Africa’s second-biggest oil producer “won’t have more foreign exchange available soon,” Bloomberg quoted the state-run broadcaste­r, Televisao Publica de Angola, to have reported yesterday,, citing central bank Governor Jose Pedro de Morais Junior. A spokesman for the central bank didn’t immediatel­y respond to Bloomberg’s request for comment.

The kwanza has lost 19 per cent against the U.S. dollar this year even as the Banco Nacional de Angola rationed foreign-exchange supplies via weekly auctions, resulting in an order backlog of as much as $6.5 billion, according to Standard Bank Group Limited. Standard & Poor’s cut the southern African nation’s credit-rating outlook to negative on August 14, predicting the fiscal deficit will widen in the face of lower oil prices. “Depressed oil prices and slow progress on boosting diamond exports is underminin­g foreign-currency supply,” a Johannesbu­rg-based analyst at Standard Bank, Samantha Singh said.

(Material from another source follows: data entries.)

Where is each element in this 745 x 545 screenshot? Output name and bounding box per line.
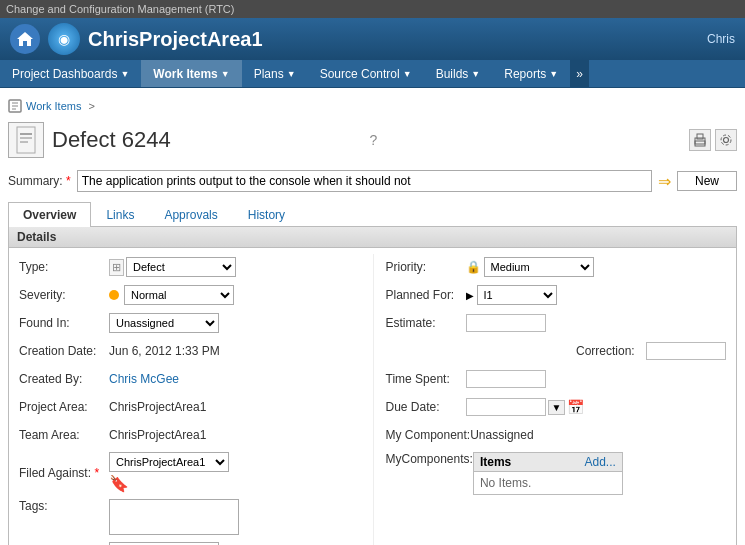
creation-date-field: Creation Date: Jun 6, 2012 1:33 PM [19,340,369,362]
time-spent-input[interactable] [466,370,546,388]
created-by-field: Created By: Chris McGee [19,368,369,390]
type-small-icon: ⊞ [109,259,124,276]
help-icon[interactable]: ? [370,132,378,148]
right-column: Priority: 🔒 Low Medium High Critical Pla… [373,254,731,545]
due-date-dropdown[interactable]: ▼ [548,400,566,415]
nav-project-dashboards[interactable]: Project Dashboards ▼ [0,60,141,87]
severity-field: Severity: Normal Minor Major Critical [19,284,369,306]
time-spent-label: Time Spent: [386,372,466,386]
found-in-select[interactable]: Unassigned [109,313,219,333]
creation-date-value: Jun 6, 2012 1:33 PM [109,344,220,358]
calendar-icon[interactable]: 📅 [567,399,584,415]
work-items-breadcrumb-icon [8,99,22,113]
svg-point-12 [724,138,729,143]
status-arrow-icon: ⇒ [658,172,671,191]
priority-select[interactable]: Low Medium High Critical [484,257,594,277]
nav-work-items[interactable]: Work Items ▼ [141,60,241,87]
svg-marker-0 [17,32,33,46]
project-name: ChrisProjectArea1 [88,28,707,51]
due-date-label: Due Date: [386,400,466,414]
priority-label: Priority: [386,260,466,274]
breadcrumb: Work Items > [8,94,737,118]
lock-icon: 🔒 [466,260,481,274]
settings-button[interactable] [715,129,737,151]
chevron-down-icon: ▼ [287,69,296,79]
app-header: ◉ ChrisProjectArea1 Chris [0,18,745,60]
tab-history[interactable]: History [233,202,300,227]
correction-input[interactable] [646,342,726,360]
tags-input[interactable] [109,499,239,535]
severity-dot-icon [109,290,119,300]
chevron-down-icon: ▼ [471,69,480,79]
details-section: Details Type: ⊞ Defect Task Story [8,227,737,545]
summary-row: Summary: * ⇒ New [8,170,737,192]
owned-by-field: Owned By: Chris McGee [19,541,369,545]
tab-links[interactable]: Links [91,202,149,227]
items-header: Items Add... [473,452,623,471]
created-by-label: Created By: [19,372,109,386]
estimate-label: Estimate: [386,316,466,330]
nav-bar: Project Dashboards ▼ Work Items ▼ Plans … [0,60,745,88]
print-button[interactable] [689,129,711,151]
severity-select[interactable]: Normal Minor Major Critical [124,285,234,305]
nav-plans[interactable]: Plans ▼ [242,60,308,87]
tags-label: Tags: [19,499,109,513]
no-items-text: No Items. [480,476,531,490]
project-area-field: Project Area: ChrisProjectArea1 [19,396,369,418]
user-name: Chris [707,32,735,46]
my-components-label: MyComponents: [386,452,473,466]
breadcrumb-separator: > [88,100,94,112]
play-icon: ▶ [466,290,474,301]
svg-rect-5 [17,127,35,153]
estimate-input[interactable] [466,314,546,332]
chevron-down-icon: ▼ [403,69,412,79]
breadcrumb-link[interactable]: Work Items [26,100,81,112]
team-area-field: Team Area: ChrisProjectArea1 [19,424,369,446]
my-components-field: MyComponents: Items Add... No Items. [386,452,727,495]
estimate-field: Estimate: [386,312,727,334]
nav-reports[interactable]: Reports ▼ [492,60,570,87]
app-logo: ◉ [48,23,80,55]
tab-overview[interactable]: Overview [8,202,91,227]
filed-against-add-icon[interactable]: 🔖 [109,475,129,492]
time-spent-field: Time Spent: [386,368,727,390]
title-bar: Change and Configuration Management (RTC… [0,0,745,18]
summary-required: * [66,174,71,188]
type-field: Type: ⊞ Defect Task Story [19,256,369,278]
priority-field: Priority: 🔒 Low Medium High Critical [386,256,727,278]
created-by-link[interactable]: Chris McGee [109,372,179,386]
type-select[interactable]: Defect Task Story [126,257,236,277]
home-icon[interactable] [10,24,40,54]
team-area-label: Team Area: [19,428,109,442]
items-body: No Items. [473,471,623,495]
project-area-value: ChrisProjectArea1 [109,400,206,414]
planned-for-select[interactable]: I1 I2 [477,285,557,305]
correction-label: Correction: [576,344,646,358]
my-component-field: My Component: Unassigned [386,424,727,446]
work-item-header: Defect 6244 ? [8,122,737,162]
found-in-field: Found In: Unassigned [19,312,369,334]
svg-point-13 [721,135,731,145]
add-link[interactable]: Add... [585,455,616,469]
due-date-input[interactable] [466,398,546,416]
nav-source-control[interactable]: Source Control ▼ [308,60,424,87]
chevron-down-icon: ▼ [221,69,230,79]
project-area-label: Project Area: [19,400,109,414]
tabs-bar: Overview Links Approvals History [8,202,737,227]
summary-input[interactable] [77,170,652,192]
creation-date-label: Creation Date: [19,344,109,358]
team-area-value: ChrisProjectArea1 [109,428,206,442]
type-label: Type: [19,260,109,274]
filed-against-select[interactable]: ChrisProjectArea1 [109,452,229,472]
filed-against-label: Filed Against: * [19,466,109,480]
planned-for-label: Planned For: [386,288,466,302]
nav-builds[interactable]: Builds ▼ [424,60,493,87]
nav-more-button[interactable]: » [570,60,589,87]
found-in-label: Found In: [19,316,109,330]
items-title: Items [480,455,511,469]
status-badge: New [677,171,737,191]
title-bar-text: Change and Configuration Management (RTC… [6,3,234,15]
work-item-title: Defect 6244 [52,127,364,153]
due-date-field: Due Date: ▼ 📅 [386,396,727,418]
tab-approvals[interactable]: Approvals [149,202,232,227]
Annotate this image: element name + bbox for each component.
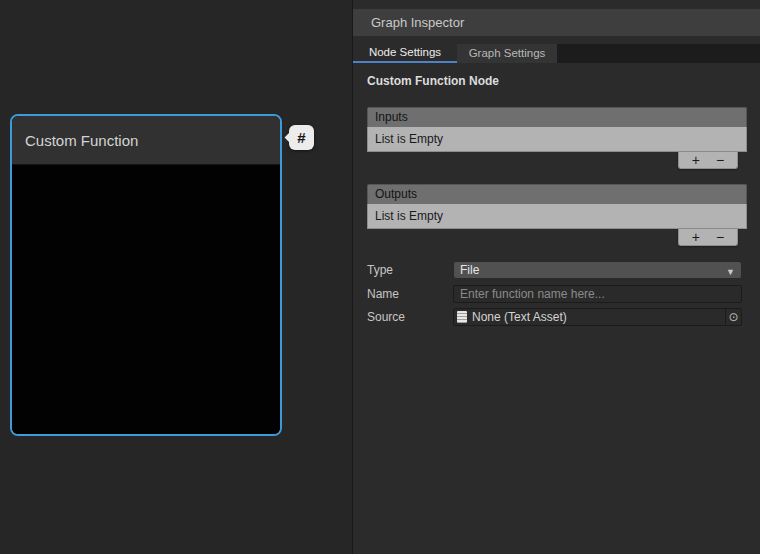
source-object-value: None (Text Asset) bbox=[472, 310, 567, 324]
tabstrip: Node Settings Graph Settings bbox=[353, 44, 760, 63]
source-label: Source bbox=[367, 310, 405, 324]
name-row: Name bbox=[367, 285, 742, 303]
inputs-list: Inputs List is Empty + − bbox=[367, 107, 747, 170]
panel-titlebar[interactable]: Graph Inspector bbox=[353, 9, 760, 36]
graph-canvas[interactable]: Custom Function # bbox=[0, 0, 352, 554]
inputs-add-button[interactable]: + bbox=[692, 153, 700, 167]
tab-graph-settings[interactable]: Graph Settings bbox=[457, 44, 557, 63]
object-picker-icon[interactable]: ⊙ bbox=[725, 309, 741, 325]
inputs-remove-button[interactable]: − bbox=[716, 153, 724, 167]
text-asset-icon bbox=[457, 311, 467, 323]
type-row: Type File ▼ bbox=[367, 261, 742, 279]
type-label: Type bbox=[367, 263, 393, 277]
type-dropdown[interactable]: File ▼ bbox=[453, 261, 742, 279]
outputs-list: Outputs List is Empty + − bbox=[367, 184, 747, 247]
outputs-list-buttons: + − bbox=[678, 229, 738, 246]
graph-inspector-panel: Graph Inspector Node Settings Graph Sett… bbox=[352, 0, 760, 554]
outputs-list-empty-row: List is Empty bbox=[367, 204, 747, 229]
section-title: Custom Function Node bbox=[367, 74, 499, 88]
node-title: Custom Function bbox=[25, 132, 138, 149]
panel-title: Graph Inspector bbox=[371, 15, 464, 30]
inputs-list-header: Inputs bbox=[367, 107, 747, 127]
hash-badge-icon[interactable]: # bbox=[289, 125, 314, 150]
custom-function-node[interactable]: Custom Function bbox=[10, 114, 282, 436]
outputs-add-button[interactable]: + bbox=[692, 230, 700, 244]
type-dropdown-value: File bbox=[460, 263, 479, 277]
chevron-down-icon: ▼ bbox=[726, 264, 735, 280]
name-label: Name bbox=[367, 287, 399, 301]
outputs-list-header: Outputs bbox=[367, 184, 747, 204]
inputs-list-footer: + − bbox=[367, 152, 747, 170]
node-body bbox=[12, 165, 280, 436]
source-object-field[interactable]: None (Text Asset) ⊙ bbox=[453, 308, 742, 326]
outputs-remove-button[interactable]: − bbox=[716, 230, 724, 244]
outputs-list-footer: + − bbox=[367, 229, 747, 247]
inputs-list-buttons: + − bbox=[678, 152, 738, 169]
tab-node-settings[interactable]: Node Settings bbox=[353, 44, 457, 63]
source-row: Source None (Text Asset) ⊙ bbox=[367, 308, 742, 326]
name-input[interactable] bbox=[453, 285, 742, 303]
node-header: Custom Function bbox=[12, 116, 280, 165]
inputs-list-empty-row: List is Empty bbox=[367, 127, 747, 152]
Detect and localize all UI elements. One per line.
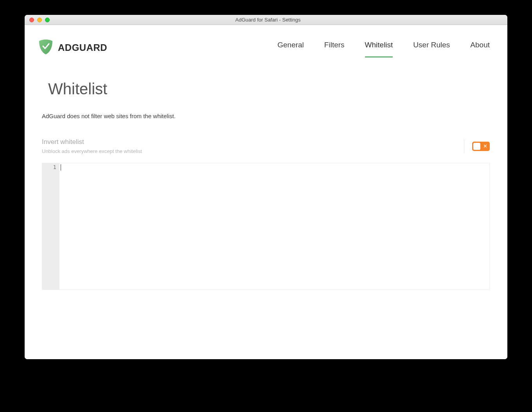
setting-title: Invert whitelist [42, 138, 142, 146]
tab-user-rules[interactable]: User Rules [413, 38, 450, 58]
brand-name: ADGUARD [58, 42, 107, 53]
editor-gutter: 1 [42, 163, 59, 290]
tab-general[interactable]: General [277, 38, 304, 58]
setting-text: Invert whitelist Unblock ads everywhere … [42, 138, 142, 154]
line-number: 1 [42, 164, 56, 170]
setting-subtitle: Unblock ads everywhere except the whitel… [42, 148, 142, 154]
invert-whitelist-toggle[interactable]: ✕ [472, 142, 490, 151]
page-body: Whitelist AdGuard does not filter web si… [25, 58, 507, 290]
logo-area: ADGUARD [38, 39, 107, 57]
text-cursor [61, 164, 61, 171]
page-title: Whitelist [48, 80, 490, 98]
close-window-button[interactable] [29, 18, 34, 22]
shield-icon [38, 39, 53, 57]
header: ADGUARD General Filters Whitelist User R… [25, 25, 507, 58]
whitelist-editor[interactable]: 1 [42, 163, 490, 290]
maximize-window-button[interactable] [45, 18, 50, 22]
tab-filters[interactable]: Filters [324, 38, 345, 58]
tab-whitelist[interactable]: Whitelist [365, 38, 393, 58]
window-title: AdGuard for Safari - Settings [29, 17, 507, 23]
toggle-area: ✕ [464, 139, 490, 153]
minimize-window-button[interactable] [37, 18, 42, 22]
content: ADGUARD General Filters Whitelist User R… [25, 25, 507, 359]
setting-invert-whitelist: Invert whitelist Unblock ads everywhere … [42, 138, 490, 154]
traffic-lights [29, 18, 50, 22]
app-window: AdGuard for Safari - Settings [25, 15, 507, 359]
editor-text-area[interactable] [59, 163, 489, 290]
tabs: General Filters Whitelist User Rules Abo… [277, 38, 490, 58]
titlebar: AdGuard for Safari - Settings [25, 15, 507, 25]
x-icon: ✕ [483, 144, 487, 149]
divider [464, 139, 464, 153]
tab-about[interactable]: About [470, 38, 490, 58]
toggle-knob [473, 143, 480, 150]
page-description: AdGuard does not filter web sites from t… [42, 113, 490, 119]
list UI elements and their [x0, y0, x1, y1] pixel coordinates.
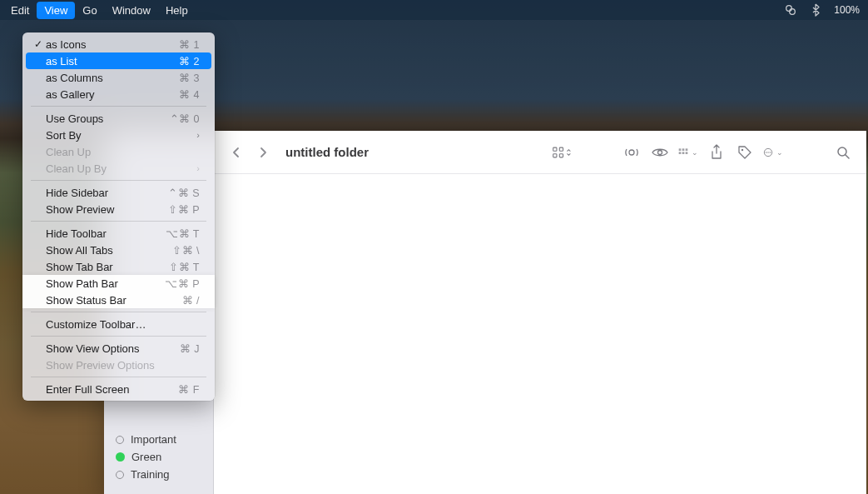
menu-item[interactable]: Enter Full Screen⌘ F — [26, 381, 211, 397]
menu-item[interactable]: ✓as Icons⌘ 1 — [26, 36, 211, 52]
share-icon[interactable] — [707, 142, 727, 162]
menubar-item-view[interactable]: View — [37, 2, 75, 19]
menu-item-label: Clean Up — [46, 146, 91, 158]
menu-item[interactable]: as Columns⌘ 3 — [26, 69, 211, 86]
menu-item[interactable]: Use Groups⌃⌘ 0 — [26, 110, 211, 127]
menu-item-label: as Gallery — [46, 88, 95, 101]
svg-point-0 — [786, 6, 792, 12]
menu-shortcut: ⌘ 4 — [179, 88, 200, 101]
menu-separator — [31, 180, 206, 181]
menu-item: Clean Up — [26, 143, 211, 160]
menu-separator — [31, 336, 206, 337]
menu-item[interactable]: Show View Options⌘ J — [26, 340, 211, 357]
menu-item: Show Preview Options — [26, 357, 211, 373]
chevron-down-icon: ⌄ — [692, 148, 698, 157]
menubar-item-edit[interactable]: Edit — [3, 2, 37, 19]
menu-item[interactable]: Show Status Bar⌘ / — [26, 292, 211, 308]
menu-item[interactable]: Hide Toolbar⌥⌘ T — [26, 225, 211, 242]
view-mode-button[interactable] — [552, 142, 572, 162]
more-actions-button[interactable]: ⌄ — [763, 142, 783, 162]
search-icon[interactable] — [833, 142, 853, 162]
chevron-right-icon: › — [196, 163, 200, 173]
sidebar-tag-label: Training — [131, 468, 169, 481]
menu-shortcut: ⇧⌘ P — [168, 203, 200, 216]
menu-shortcut: ⌥⌘ P — [165, 277, 200, 290]
svg-point-1 — [790, 9, 796, 15]
menu-item[interactable]: Hide Sidebar⌃⌘ S — [26, 184, 211, 201]
menu-item-label: Show View Options — [46, 342, 140, 355]
menu-shortcut: ⌘ / — [182, 294, 200, 307]
menu-item[interactable]: Show Tab Bar⇧⌘ T — [26, 258, 211, 275]
menu-item-label: Hide Toolbar — [46, 227, 107, 240]
menu-item[interactable]: as List⌘ 2 — [26, 52, 211, 69]
menubar-item-go[interactable]: Go — [75, 2, 104, 19]
chevron-down-icon: ⌄ — [776, 148, 783, 157]
sidebar-tag-green[interactable]: Green — [104, 448, 213, 466]
menu-separator — [31, 377, 206, 377]
menu-item-label: as Columns — [46, 72, 103, 84]
menu-item-label: Show Path Bar — [46, 277, 118, 290]
svg-rect-10 — [686, 148, 688, 151]
svg-rect-13 — [686, 152, 688, 154]
menu-separator — [31, 312, 206, 312]
menu-item[interactable]: Show Path Bar⌥⌘ P — [26, 275, 211, 292]
menu-shortcut: ⌘ F — [178, 383, 200, 396]
svg-point-7 — [658, 150, 662, 154]
svg-point-16 — [766, 152, 766, 152]
control-center-icon[interactable] — [784, 3, 797, 17]
tag-dot-icon — [116, 452, 125, 462]
menu-item[interactable]: as Gallery⌘ 4 — [26, 86, 211, 102]
view-menu-dropdown: ✓as Icons⌘ 1as List⌘ 2as Columns⌘ 3as Ga… — [22, 32, 215, 401]
sidebar-tag-label: Green — [131, 451, 161, 463]
menu-item-label: Show Preview — [46, 203, 114, 216]
chevron-right-icon: › — [196, 130, 200, 140]
menubar-item-window[interactable]: Window — [105, 2, 158, 19]
menu-item-label: Show Preview Options — [46, 359, 155, 372]
menu-item-label: Sort By — [46, 129, 82, 142]
bluetooth-icon[interactable] — [809, 3, 822, 17]
svg-rect-3 — [559, 147, 563, 151]
svg-rect-9 — [682, 148, 685, 151]
svg-rect-5 — [559, 153, 563, 157]
forward-button[interactable] — [254, 143, 272, 162]
finder-content-area[interactable] — [214, 174, 866, 494]
window-title: untitled folder — [285, 145, 369, 159]
menu-item-label: Use Groups — [46, 112, 103, 125]
quicklook-icon[interactable] — [650, 142, 670, 162]
menu-shortcut: ⌃⌘ S — [168, 187, 200, 199]
menu-item[interactable]: Show All Tabs⇧⌘ \ — [26, 242, 211, 258]
menu-item-label: Show All Tabs — [46, 244, 113, 257]
menu-item: Clean Up By› — [26, 160, 211, 177]
menu-item[interactable]: Show Preview⇧⌘ P — [26, 201, 211, 217]
menu-item[interactable]: Sort By› — [26, 127, 211, 143]
sidebar-tag-training[interactable]: Training — [104, 466, 213, 483]
menu-item-label: Show Tab Bar — [46, 261, 113, 273]
finder-toolbar: untitled folder ⌄ — [214, 131, 866, 174]
menu-shortcut: ⌘ 2 — [179, 55, 200, 67]
tags-icon[interactable] — [735, 142, 755, 162]
menu-item-label: Enter Full Screen — [46, 383, 129, 396]
battery-percentage: 100% — [834, 4, 860, 16]
tag-dot-icon — [116, 436, 124, 444]
menu-shortcut: ⌃⌘ 0 — [170, 112, 200, 125]
menu-item-label: Customize Toolbar… — [46, 318, 146, 331]
svg-rect-12 — [682, 152, 685, 154]
menu-item-label: Clean Up By — [46, 162, 107, 175]
back-button[interactable] — [227, 143, 246, 162]
menubar-item-help[interactable]: Help — [158, 2, 196, 19]
svg-rect-2 — [553, 147, 557, 151]
menu-shortcut: ⌘ J — [180, 342, 200, 355]
svg-rect-11 — [679, 152, 682, 154]
chevron-updown-icon — [566, 147, 572, 157]
airdrop-icon[interactable] — [622, 142, 642, 162]
menu-shortcut: ⌘ 1 — [179, 38, 200, 51]
sidebar-tag-important[interactable]: Important — [104, 431, 213, 448]
group-button[interactable]: ⌄ — [678, 142, 698, 162]
menu-item[interactable]: Customize Toolbar… — [26, 316, 211, 332]
svg-rect-4 — [553, 153, 557, 157]
finder-window: Important Green Training untitled folder — [104, 131, 866, 494]
menu-item-label: as List — [46, 55, 77, 67]
sidebar-tag-label: Important — [131, 433, 176, 446]
menu-shortcut: ⇧⌘ T — [169, 261, 200, 273]
svg-point-6 — [629, 150, 634, 155]
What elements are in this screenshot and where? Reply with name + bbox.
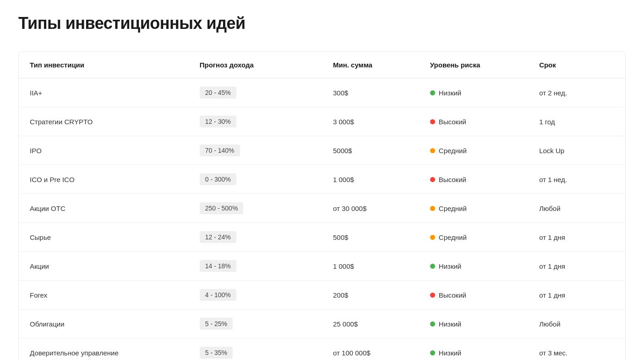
cell-risk: Низкий [419,78,528,107]
forecast-badge: 12 - 30% [200,116,236,127]
cell-min-sum: 500$ [322,223,419,252]
cell-term: Любой [528,310,625,338]
forecast-badge: 20 - 45% [200,87,236,99]
header-min-sum: Мин. сумма [322,52,419,78]
cell-type: Стратегии CRYPTO [19,107,189,136]
cell-forecast: 0 - 300% [189,165,322,194]
risk-dot-icon [430,235,435,240]
header-type: Тип инвестиции [19,52,189,78]
cell-type: Сырье [19,223,189,252]
forecast-badge: 12 - 24% [200,231,236,243]
cell-risk: Низкий [419,252,528,281]
cell-min-sum: 5000$ [322,136,419,165]
table-row: Акции 14 - 18% 1 000$ Низкий от 1 дня [19,252,625,281]
table-row: IPO 70 - 140% 5000$ Средний Lock Up [19,136,625,165]
cell-type: Forex [19,281,189,310]
risk-label: Низкий [439,320,461,328]
table-row: Стратегии CRYPTO 12 - 30% 3 000$ Высокий… [19,107,625,136]
forecast-badge: 70 - 140% [200,144,240,156]
risk-label: Средний [439,205,467,212]
cell-type: IPO [19,136,189,165]
forecast-badge: 14 - 18% [200,260,236,272]
cell-min-sum: 1 000$ [322,165,419,194]
cell-term: от 1 дня [528,281,625,310]
cell-forecast: 12 - 24% [189,223,322,252]
cell-risk: Средний [419,136,528,165]
cell-risk: Низкий [419,338,528,360]
forecast-badge: 4 - 100% [200,289,236,301]
table-row: Акции OTC 250 - 500% от 30 000$ Средний … [19,194,625,223]
cell-risk: Низкий [419,310,528,338]
cell-type: ICO и Pre ICO [19,165,189,194]
table-row: Forex 4 - 100% 200$ Высокий от 1 дня [19,281,625,310]
cell-min-sum: от 100 000$ [322,338,419,360]
risk-label: Высокий [439,291,466,299]
cell-risk: Высокий [419,281,528,310]
cell-term: от 1 нед. [528,165,625,194]
cell-forecast: 4 - 100% [189,281,322,310]
cell-type: IIA+ [19,78,189,107]
table-row: ICO и Pre ICO 0 - 300% 1 000$ Высокий от… [19,165,625,194]
cell-type: Акции [19,252,189,281]
cell-min-sum: 300$ [322,78,419,107]
cell-forecast: 70 - 140% [189,136,322,165]
cell-forecast: 5 - 35% [189,338,322,360]
cell-type: Доверительное управление [19,338,189,360]
header-term: Срок [528,52,625,78]
risk-dot-icon [430,321,435,327]
cell-term: Lock Up [528,136,625,165]
cell-min-sum: 1 000$ [322,252,419,281]
risk-dot-icon [430,90,435,95]
cell-risk: Высокий [419,165,528,194]
cell-min-sum: от 30 000$ [322,194,419,223]
page-title: Типы инвестиционных идей [18,14,626,33]
cell-forecast: 250 - 500% [189,194,322,223]
cell-forecast: 5 - 25% [189,310,322,338]
risk-label: Средний [439,147,467,155]
risk-label: Низкий [439,349,461,357]
cell-forecast: 14 - 18% [189,252,322,281]
risk-label: Средний [439,233,467,241]
table-row: Сырье 12 - 24% 500$ Средний от 1 дня [19,223,625,252]
cell-type: Облигации [19,310,189,338]
risk-label: Высокий [439,118,466,126]
cell-term: от 1 дня [528,223,625,252]
cell-term: 1 год [528,107,625,136]
table-row: Доверительное управление 5 - 35% от 100 … [19,338,625,360]
header-forecast: Прогноз дохода [189,52,322,78]
cell-forecast: 20 - 45% [189,78,322,107]
cell-term: Любой [528,194,625,223]
cell-term: от 2 нед. [528,78,625,107]
risk-dot-icon [430,293,435,298]
risk-dot-icon [430,148,435,153]
forecast-badge: 5 - 25% [200,318,233,330]
risk-dot-icon [430,350,435,355]
risk-dot-icon [430,206,435,211]
cell-term: от 1 дня [528,252,625,281]
risk-dot-icon [430,264,435,269]
risk-label: Низкий [439,262,461,270]
cell-risk: Средний [419,223,528,252]
forecast-badge: 5 - 35% [200,347,233,359]
forecast-badge: 250 - 500% [200,202,244,214]
cell-type: Акции OTC [19,194,189,223]
forecast-badge: 0 - 300% [200,173,236,185]
risk-label: Низкий [439,89,461,97]
cell-forecast: 12 - 30% [189,107,322,136]
table-row: Облигации 5 - 25% 25 000$ Низкий Любой [19,310,625,338]
risk-dot-icon [430,119,435,124]
investment-types-table: Тип инвестиции Прогноз дохода Мин. сумма… [18,51,626,360]
cell-min-sum: 25 000$ [322,310,419,338]
cell-term: от 3 мес. [528,338,625,360]
risk-label: Высокий [439,176,466,183]
risk-dot-icon [430,177,435,182]
table-row: IIA+ 20 - 45% 300$ Низкий от 2 нед. [19,78,625,107]
cell-min-sum: 3 000$ [322,107,419,136]
cell-risk: Высокий [419,107,528,136]
cell-risk: Средний [419,194,528,223]
cell-min-sum: 200$ [322,281,419,310]
header-risk: Уровень риска [419,52,528,78]
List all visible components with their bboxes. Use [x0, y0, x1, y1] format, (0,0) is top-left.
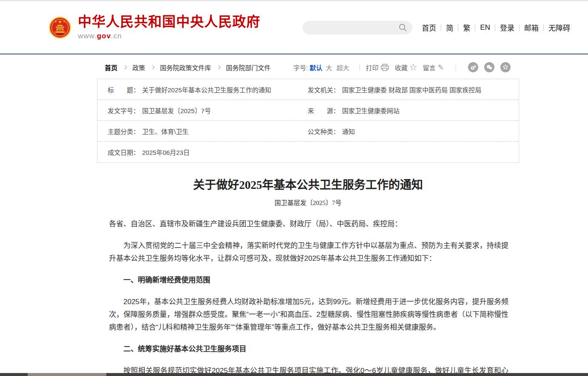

“It seems that the situation has, in fact, deteriorat­ed over the past month. We expect further” kwanza weakness, she said.

The central bank had raised its benchmark interest rate three times since March to contain soaring prices. The rate was increased to 10.25 per cent on July 27, one month after it raised the cash reserve ratio for banks to 25 per cent. The nation’s foreign-exchange reserves fell by 21 per cent in the past year to $24.2 billion, according to data compiled by Bloomberg. Angola, Africa’s largest crude producer after Nigeria, relies on the fuel to generate about 70 per cent of taxes and 95 per cent of export income. As the price of oil plunged more than 50 per cent in the past 12 months, the government slashed this year’s budget by a quarter, cut fuel subsidies and froze hiring.

The inflation rate rose to 9.6 per cent in June from 8.9 percent the month before, according to the national statistics agency, and the central bank expects it to accelerate to 10.4 percent by the end of the year. S&P affirmed Angola’s B+ rating, four steps below investment grade.